There are many examples of compounds showing neuroprotective efficacy in animal models of stroke but not in clinical trials. It is possible that some or all of these compounds possess poor therapeutic ratios, which results in the administration of sub-efficacious doses in order to avoid the emergence of side-effects. In order to explore this possibility, this study compared the therapeutic ratios of a number of neuroprotective agents that have undergone clinical trials. Neuroprotective efficacy was established using the mouse permanent (24 h) middle cerebral artery occlusion model. Side-effect liability was determined by assessment of motor coordination using the rotarod test. The therapeutic ratio was calculated as the ratio between the minimum effective dose (MED) for significant impairment in rotarod performance and the MED for significant neuroprotection. Compounds were administered i.p. 30 min prior to rotarod testing or onset of ischemia. Drugs such as Ifenprodil, Cerestat and Selfotel, that have failed in clinical trials, were found to have very low therapeutic ratios of < or = 1, whereas compounds with more tolerable clinical side-effect profiles were found to have higher therapeutic ratios (2, 10 and 10 for Sipatrigine, Remacemide and sPBN, respectively). It is concluded that the lack of efficacy of a number of neuroprotectants in clinical trials may well be a consequence of their poor therapeutic ratios.

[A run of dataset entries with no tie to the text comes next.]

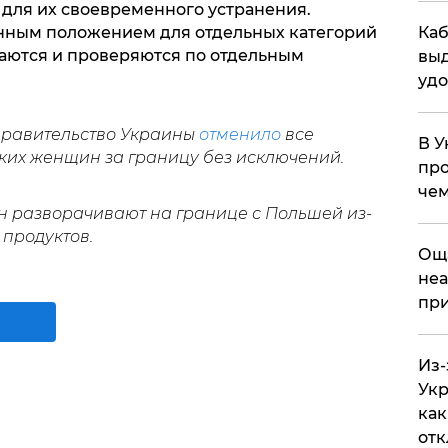
для их своевременного устранения.
енным положением для отдельных категорий
Каб
жаются и проверяются по отдельным
выд
удо
правительство Украины
отменило
все
В У
ких женщин за границу без исключений.
про
чем
 разворачивают на границе с Польшей из-
продуктов.
​Ощ
неа
при
Из-
Укр
как
отк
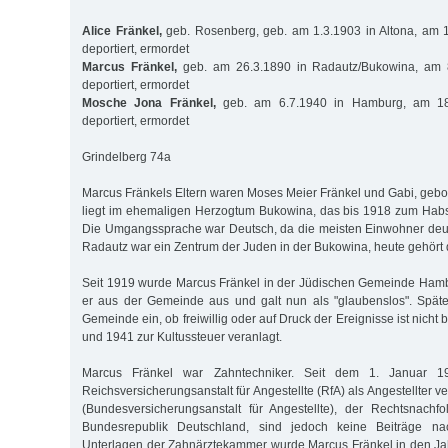
Alice Fränkel,
geb. Rosenberg, geb. am 1.3.1903 in Altona, am 
deportiert, ermordet
Marcus Fränkel,
geb. am 26.3.1890 in Radautz/Bukowina, am 
deportiert, ermordet
Mosche Jona Fränkel,
geb. am 6.7.1940 in Hamburg, am 18
deportiert, ermordet
Grindelberg 74a
Marcus Fränkels Eltern waren Moses Meier Fränkel und Gabi, gebor
liegt im ehemaligen Herzogtum Bukowina, das bis 1918 zum Habs
Die Umgangssprache war Deutsch, da die meisten Einwohner deut
Radautz war ein Zentrum der Juden in der Bukowina, heute gehört 
Seit 1919 wurde Marcus Fränkel in der Jüdischen Gemeinde Hambu
er aus der Gemeinde aus und galt nun als "glaubenslos". Später
Gemeinde ein, ob freiwillig oder auf Druck der Ereignisse ist nicht
und 1941 zur Kultussteuer veranlagt.
Marcus Fränkel war Zahntechniker. Seit dem 1. Januar 
Reichsversicherungsanstalt für Angestellte (RfA) als Angestellter v
(Bundesversicherungsanstalt für Angestellte), der Rechtsnachf
Bundesrepublik Deutschland, sind jedoch keine Beiträge n
Unterlagen der Zahnärztekammer wurde Marcus Fränkel in den Ja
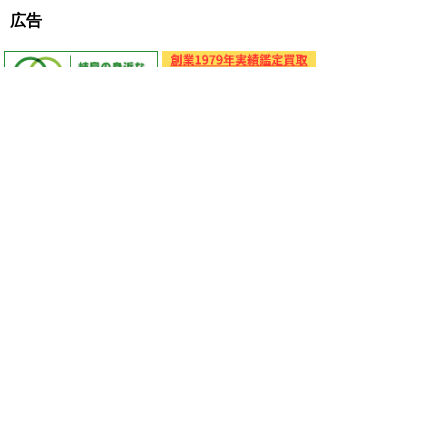
広告
プライバシーポリシー
免責事項・著作権
リンクについて
サイトの使い方
サイトの考え方
お問い合わせ
アクセス
〒501-6197
岐阜県羽島郡岐南町八剣7丁目107番地
代表電話番号：058-247-1331
FAX番号：058-247-9904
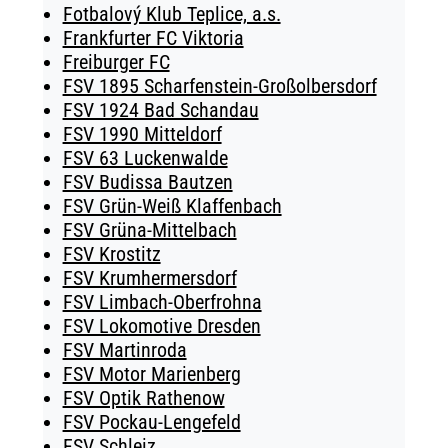
Fotbalový Klub Teplice, a.s.
Frankfurter FC Viktoria
Freiburger FC
FSV 1895 Scharfenstein-Großolbersdorf
FSV 1924 Bad Schandau
FSV 1990 Mitteldorf
FSV 63 Luckenwalde
FSV Budissa Bautzen
FSV Grün-Weiß Klaffenbach
FSV Grüna-Mittelbach
FSV Krostitz
FSV Krumhermersdorf
FSV Limbach-Oberfrohna
FSV Lokomotive Dresden
FSV Martinroda
FSV Motor Marienberg
FSV Optik Rathenow
FSV Pockau-Lengefeld
FSV Schleiz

The neuroprotective agent sipatrigine (BW619C89) potently inhibits the human tandem pore-domain K(+) channels TREK-1 and TRAAK

We have cloned and functionally expressed the human orthologue of the mouse TRAAK gene. When cDNA for hTRAAK is expressed in either Xenopus oocytes or HEK293 cells it forms a K(+)-selective conductance and hyperpolarises the resting membrane potential. Quantitative mRNA expression analysis using Taqman revealed that hTRAAK mRNA is predominantly present in the central nervous system where it exhibits a regionally diverse pattern of expression. Like the related channel TREK-1, the activity of TRAAK was potentiated by arachidonic acid. The neuroprotective agent sipatrigine (10 microM) inhibited both hTREK-1 (73.3+/-4.4%) and hTRAAK (45.1+/-11.2%) in a reversible, voltage-independent manner. Inhibition of both channels was dose-dependent and for TREK-1 occurred with an IC(50) of 4 microM. The related compound lamotrigine, which is a better anticonvulsant but weaker neuroprotective agent than sipatrigine, was a far less effective antagonist of both channels, producing <10% inhibition at a concentration of 10 microM.